- Raid on Short Hills: Part of the Patriot War
| Date | June 21, 1838 – June 23, 1838 |
| Location | Pelham, Ontario, Canada43°04′45″N 79°16′57″W﻿ / ﻿43.07917°N 79.28250°W |
| Result | British victory |

Belligerents
- Hunters' Lodges: Upper Canada

Commanders and leaders
- Samuel Chandler Alexander McLeod James Morreau: Robert Baillie Allan MacNab James Magrath

Strength
- 48 Hunter Patriots: 13 Queen's Lancers 4 Canadian Militia regiments (3rd Gore, Beverley Regiment, Queen's Own and the Queen's Rangers)

Casualties and losses
- 31 captured 2 wounded: 13 captured 1 wounded

= Raid on Short Hills =

The Raid on Short Hills (June 21-23, 1838) was an incursion and attack by the Hunter Patriots on the Niagara Peninsula during the Upper Canada Rebellion.

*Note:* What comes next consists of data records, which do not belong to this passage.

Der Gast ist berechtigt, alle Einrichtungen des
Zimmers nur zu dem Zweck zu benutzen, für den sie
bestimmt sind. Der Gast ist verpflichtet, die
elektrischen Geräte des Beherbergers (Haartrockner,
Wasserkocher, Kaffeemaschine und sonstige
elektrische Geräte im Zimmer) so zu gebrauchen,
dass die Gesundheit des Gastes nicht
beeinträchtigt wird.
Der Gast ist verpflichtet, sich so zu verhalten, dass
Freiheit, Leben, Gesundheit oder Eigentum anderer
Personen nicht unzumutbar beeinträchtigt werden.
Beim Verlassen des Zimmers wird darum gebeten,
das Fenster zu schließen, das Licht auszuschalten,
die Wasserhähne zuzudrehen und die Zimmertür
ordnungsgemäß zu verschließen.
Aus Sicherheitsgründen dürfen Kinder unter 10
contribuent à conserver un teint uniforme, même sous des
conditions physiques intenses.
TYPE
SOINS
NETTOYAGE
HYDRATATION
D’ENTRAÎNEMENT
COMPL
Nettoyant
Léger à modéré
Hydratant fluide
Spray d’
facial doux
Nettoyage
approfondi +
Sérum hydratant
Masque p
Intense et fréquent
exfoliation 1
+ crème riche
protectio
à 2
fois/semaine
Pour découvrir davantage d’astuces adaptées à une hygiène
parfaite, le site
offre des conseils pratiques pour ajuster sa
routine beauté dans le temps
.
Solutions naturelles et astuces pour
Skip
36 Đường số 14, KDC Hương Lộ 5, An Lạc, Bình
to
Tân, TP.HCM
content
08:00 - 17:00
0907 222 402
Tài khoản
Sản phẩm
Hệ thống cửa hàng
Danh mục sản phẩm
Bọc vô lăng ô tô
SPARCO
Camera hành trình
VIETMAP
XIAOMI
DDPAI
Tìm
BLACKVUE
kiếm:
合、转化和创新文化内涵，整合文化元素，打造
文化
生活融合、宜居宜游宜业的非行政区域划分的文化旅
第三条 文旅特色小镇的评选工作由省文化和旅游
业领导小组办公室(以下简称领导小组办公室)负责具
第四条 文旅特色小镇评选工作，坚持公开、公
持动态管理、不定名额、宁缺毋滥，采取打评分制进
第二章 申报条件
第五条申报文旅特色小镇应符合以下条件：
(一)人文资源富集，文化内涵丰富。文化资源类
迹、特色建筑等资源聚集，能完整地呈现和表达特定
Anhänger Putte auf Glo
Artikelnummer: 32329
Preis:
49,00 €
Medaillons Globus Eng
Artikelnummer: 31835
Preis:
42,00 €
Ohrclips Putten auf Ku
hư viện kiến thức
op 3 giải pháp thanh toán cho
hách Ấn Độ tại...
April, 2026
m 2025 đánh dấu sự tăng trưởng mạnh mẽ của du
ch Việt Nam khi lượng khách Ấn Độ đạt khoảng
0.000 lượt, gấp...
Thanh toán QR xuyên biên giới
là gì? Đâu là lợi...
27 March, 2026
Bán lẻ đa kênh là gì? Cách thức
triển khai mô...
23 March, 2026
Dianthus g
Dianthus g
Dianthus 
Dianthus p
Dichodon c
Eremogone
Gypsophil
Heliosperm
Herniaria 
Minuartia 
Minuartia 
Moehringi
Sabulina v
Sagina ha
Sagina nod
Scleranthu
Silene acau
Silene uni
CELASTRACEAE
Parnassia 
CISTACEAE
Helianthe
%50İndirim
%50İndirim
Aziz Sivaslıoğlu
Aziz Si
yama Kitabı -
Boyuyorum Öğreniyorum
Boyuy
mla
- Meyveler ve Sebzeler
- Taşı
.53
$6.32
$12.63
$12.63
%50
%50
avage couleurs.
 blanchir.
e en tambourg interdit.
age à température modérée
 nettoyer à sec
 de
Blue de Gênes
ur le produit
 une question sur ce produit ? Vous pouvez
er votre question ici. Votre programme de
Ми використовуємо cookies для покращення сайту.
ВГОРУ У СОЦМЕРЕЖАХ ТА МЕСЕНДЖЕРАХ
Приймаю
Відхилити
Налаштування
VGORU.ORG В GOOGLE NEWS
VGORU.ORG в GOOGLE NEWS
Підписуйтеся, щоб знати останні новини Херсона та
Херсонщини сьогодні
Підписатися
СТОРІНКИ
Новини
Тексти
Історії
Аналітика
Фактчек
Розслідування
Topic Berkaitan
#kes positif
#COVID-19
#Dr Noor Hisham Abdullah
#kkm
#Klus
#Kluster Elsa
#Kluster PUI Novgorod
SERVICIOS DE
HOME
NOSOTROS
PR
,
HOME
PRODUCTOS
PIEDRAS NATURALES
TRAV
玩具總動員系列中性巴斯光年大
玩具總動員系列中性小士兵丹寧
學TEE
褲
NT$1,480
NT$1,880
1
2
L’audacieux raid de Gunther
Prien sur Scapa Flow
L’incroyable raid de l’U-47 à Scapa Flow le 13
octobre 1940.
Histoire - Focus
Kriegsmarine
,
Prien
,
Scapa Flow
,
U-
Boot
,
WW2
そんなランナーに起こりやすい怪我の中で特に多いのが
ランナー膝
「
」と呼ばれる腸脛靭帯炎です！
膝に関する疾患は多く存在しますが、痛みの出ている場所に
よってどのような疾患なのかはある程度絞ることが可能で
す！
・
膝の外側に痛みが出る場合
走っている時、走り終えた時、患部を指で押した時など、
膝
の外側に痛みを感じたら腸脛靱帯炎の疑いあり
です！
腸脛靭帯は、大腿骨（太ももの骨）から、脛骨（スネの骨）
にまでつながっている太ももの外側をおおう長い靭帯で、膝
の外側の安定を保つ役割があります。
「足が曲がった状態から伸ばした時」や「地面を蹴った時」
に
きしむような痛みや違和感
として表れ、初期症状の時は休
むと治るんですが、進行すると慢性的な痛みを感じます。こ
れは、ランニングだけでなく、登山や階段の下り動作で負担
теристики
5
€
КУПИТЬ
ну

On June 11, 1838, Irish American James Morreau led a rebel raiding party of 26 Hunter Patriots across the Niagara River into Upper Canada. Morreau was aided by Samuel Chandler, a wagon maker from the village of St Johns in Thorold Township, Upper Canada. The party soon reached Pelham Township where they camped in the woods. Their intention was to get the locals to rise up in rebellion.

The night of June 21/22 the Patriots, in three groups, attacked a detachment of Queen's Lancers lodged on the 2nd floor of John Osterhout's tavern in St Johns. After a brief fire fight, the raiders attempted to set fire to the building - persuading the Lancers to surrender. Realizing the threat of imminent capture, the Patriots then fled westward towards Hamilton.

At dawn, the Lincoln Cavalry, Gore District militia volunteers sent by MC Nab (3rd Gore Regiment, 11th Gore (Township of Beverley) Regiment, Queen's Own Regiment Incorporated Militia and the Queen's Rangers), Queen's Lancers, and Natives from the Grand River were deployed to hunt down the Patriots. In short order, 31 Patriots were captured, bringing an end to the invasion. The leaders were gaoled at Niagara, and the rest at Drummondville (Niagara Falls, Ontario). Among the Patriots arrested were Chandler and Morreau. Chandler was later tried and sentenced to banishment to Tasmania for life, while Morreau was executed on July 30 in Niagara. Chandler escaped back to the United States, settled in Michigan and Iowa where he lived out his life.

James Morreau's grave is in the Catholic cemetery (Saint Vincent de Paul) at present day Niagara-on-the-Lake, Ontario.

Osterhout's tavern on Holland Road in St Johns was torn down circa 1900. The site of the action is currently unmarked.